** Task to carry out **
Look through the records below for the line with "Someone to close his hear" and the line with "waste your ammo on shootin", then return those lines and all lines between, exactly.

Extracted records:
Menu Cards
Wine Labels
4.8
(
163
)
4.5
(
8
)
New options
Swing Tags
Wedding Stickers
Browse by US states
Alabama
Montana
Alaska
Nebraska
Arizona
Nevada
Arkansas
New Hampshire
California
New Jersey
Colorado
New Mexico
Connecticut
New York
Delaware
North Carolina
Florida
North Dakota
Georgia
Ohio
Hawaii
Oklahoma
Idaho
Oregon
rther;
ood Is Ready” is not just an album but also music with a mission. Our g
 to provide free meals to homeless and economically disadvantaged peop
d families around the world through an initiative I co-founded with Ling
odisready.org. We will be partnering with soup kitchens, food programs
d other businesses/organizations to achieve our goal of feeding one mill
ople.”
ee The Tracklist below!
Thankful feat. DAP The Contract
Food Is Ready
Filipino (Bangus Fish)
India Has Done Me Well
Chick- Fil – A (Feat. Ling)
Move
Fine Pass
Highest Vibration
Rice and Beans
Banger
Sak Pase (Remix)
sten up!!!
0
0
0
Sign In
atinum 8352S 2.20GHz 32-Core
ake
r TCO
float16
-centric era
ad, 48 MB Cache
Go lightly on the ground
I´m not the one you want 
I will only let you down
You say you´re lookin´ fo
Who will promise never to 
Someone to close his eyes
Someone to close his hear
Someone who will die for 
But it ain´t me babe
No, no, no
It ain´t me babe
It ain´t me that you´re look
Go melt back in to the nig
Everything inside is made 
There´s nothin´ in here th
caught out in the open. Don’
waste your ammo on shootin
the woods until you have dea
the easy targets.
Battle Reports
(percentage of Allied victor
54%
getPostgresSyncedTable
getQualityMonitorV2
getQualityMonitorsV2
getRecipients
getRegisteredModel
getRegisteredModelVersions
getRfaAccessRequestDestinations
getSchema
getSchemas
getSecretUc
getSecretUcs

** Answer space **
Someone to close his hear
Someone who will die for 
But it ain´t me babe
No, no, no
It ain´t me babe
It ain´t me that you´re look
Go melt back in to the nig
Everything inside is made 
There´s nothin´ in here th
caught out in the open. Don’
waste your ammo on shootin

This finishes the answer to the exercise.